** Your instructions **
Leaving out the pictures, please retype each record exactly.

** Provided records **
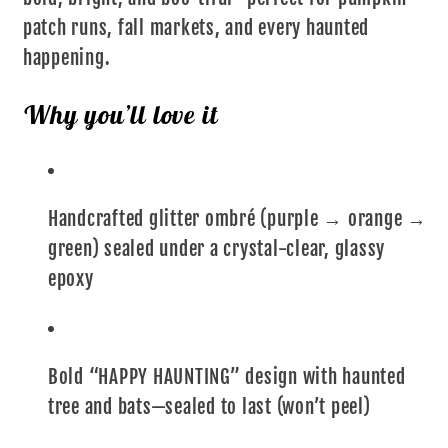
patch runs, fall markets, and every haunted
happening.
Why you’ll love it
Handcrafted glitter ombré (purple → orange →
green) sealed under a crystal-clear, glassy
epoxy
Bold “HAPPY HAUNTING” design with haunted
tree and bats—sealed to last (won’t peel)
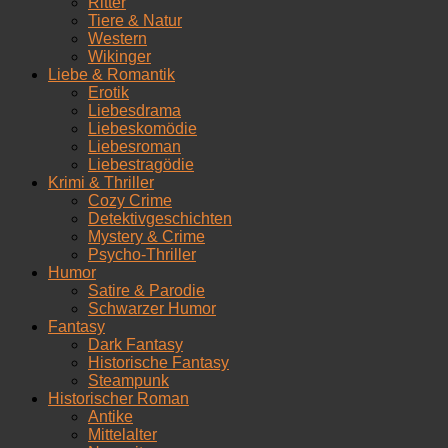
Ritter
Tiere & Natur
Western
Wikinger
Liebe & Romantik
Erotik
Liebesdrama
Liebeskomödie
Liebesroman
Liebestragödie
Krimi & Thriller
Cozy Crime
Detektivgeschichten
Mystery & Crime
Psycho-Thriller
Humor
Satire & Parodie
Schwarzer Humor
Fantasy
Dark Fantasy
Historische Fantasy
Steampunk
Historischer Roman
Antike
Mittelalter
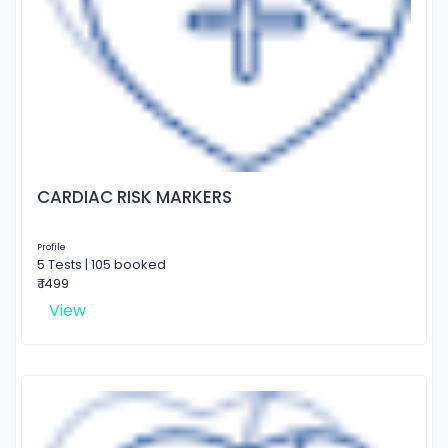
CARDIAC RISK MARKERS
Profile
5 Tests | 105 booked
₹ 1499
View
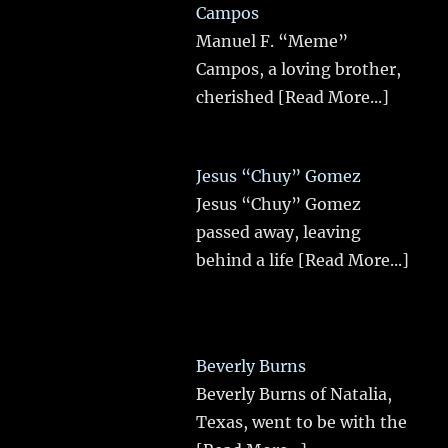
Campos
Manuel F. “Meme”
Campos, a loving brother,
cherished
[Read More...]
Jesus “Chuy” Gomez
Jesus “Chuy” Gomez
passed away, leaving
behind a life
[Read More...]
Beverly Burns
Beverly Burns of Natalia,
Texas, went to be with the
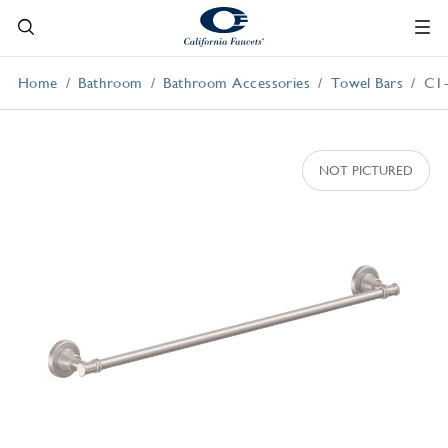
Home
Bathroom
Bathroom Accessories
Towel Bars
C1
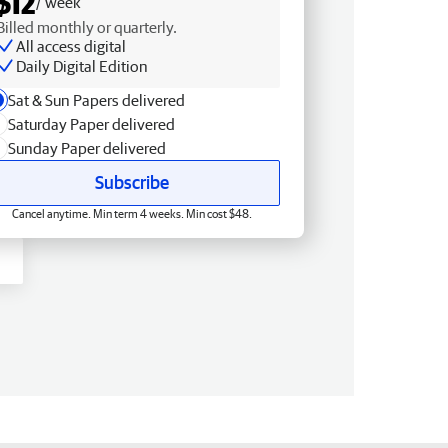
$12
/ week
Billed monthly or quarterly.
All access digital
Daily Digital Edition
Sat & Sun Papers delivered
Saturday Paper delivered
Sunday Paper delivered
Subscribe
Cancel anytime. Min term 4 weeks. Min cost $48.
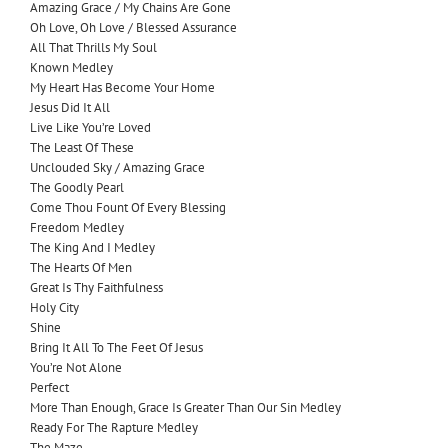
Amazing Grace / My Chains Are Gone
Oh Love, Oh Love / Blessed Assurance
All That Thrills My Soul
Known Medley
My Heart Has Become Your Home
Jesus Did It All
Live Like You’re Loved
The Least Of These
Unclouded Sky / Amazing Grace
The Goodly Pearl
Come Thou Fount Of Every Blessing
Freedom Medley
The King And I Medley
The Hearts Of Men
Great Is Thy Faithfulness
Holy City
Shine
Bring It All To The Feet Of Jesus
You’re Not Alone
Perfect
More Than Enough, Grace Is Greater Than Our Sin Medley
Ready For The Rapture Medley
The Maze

** Response to this task **
patch runs, fall markets, and every haunted
happening.
Why you’ll love it
Handcrafted glitter ombré (purple → orange →
green) sealed under a crystal-clear, glassy
epoxy
Bold “HAPPY HAUNTING” design with haunted
tree and bats—sealed to last (won’t peel)
Ritter
Tiere & Natur
Western
Wikinger
Liebe & Romantik
Erotik
Liebesdrama
Liebeskomödie
Liebesroman
Liebestragödie
Krimi & Thriller
Cozy Crime
Detektivgeschichten
Mystery & Crime
Psycho-Thriller
Humor
Satire & Parodie
Schwarzer Humor
Fantasy
Dark Fantasy
Historische Fantasy
Steampunk
Historischer Roman
Antike
Mittelalter
CARDIAC RISK MARKERS
Profile
5 Tests | 105 booked
₹ 1499
View
Campos
Manuel F. “Meme”
Campos, a loving brother,
cherished
[Read More...]
Jesus “Chuy” Gomez
Jesus “Chuy” Gomez
passed away, leaving
behind a life
[Read More...]
Beverly Burns
Beverly Burns of Natalia,
Texas, went to be with the
Home
Bathroom
Bathroom Accessories
Towel Bars
C1
$12
/ week
Billed monthly or quarterly.
All access digital
Daily Digital Edition
Sat & Sun Papers delivered
Saturday Paper delivered
Sunday Paper delivered
Subscribe
Cancel anytime. Min term 4 weeks. Min cost $48.
Amazing Grace / My Chains Are Gone
Oh Love, Oh Love / Blessed Assurance
All That Thrills My Soul
Known Medley
My Heart Has Become Your Home
Jesus Did It All
Live Like You’re Loved
The Least Of These
Unclouded Sky / Amazing Grace
The Goodly Pearl
Come Thou Fount Of Every Blessing
Freedom Medley
The King And I Medley
The Hearts Of Men
Great Is Thy Faithfulness
Holy City
Shine
Bring It All To The Feet Of Jesus
You’re Not Alone
Perfect
More Than Enough, Grace Is Greater Than Our Sin Medley
Ready For The Rapture Medley
The Maze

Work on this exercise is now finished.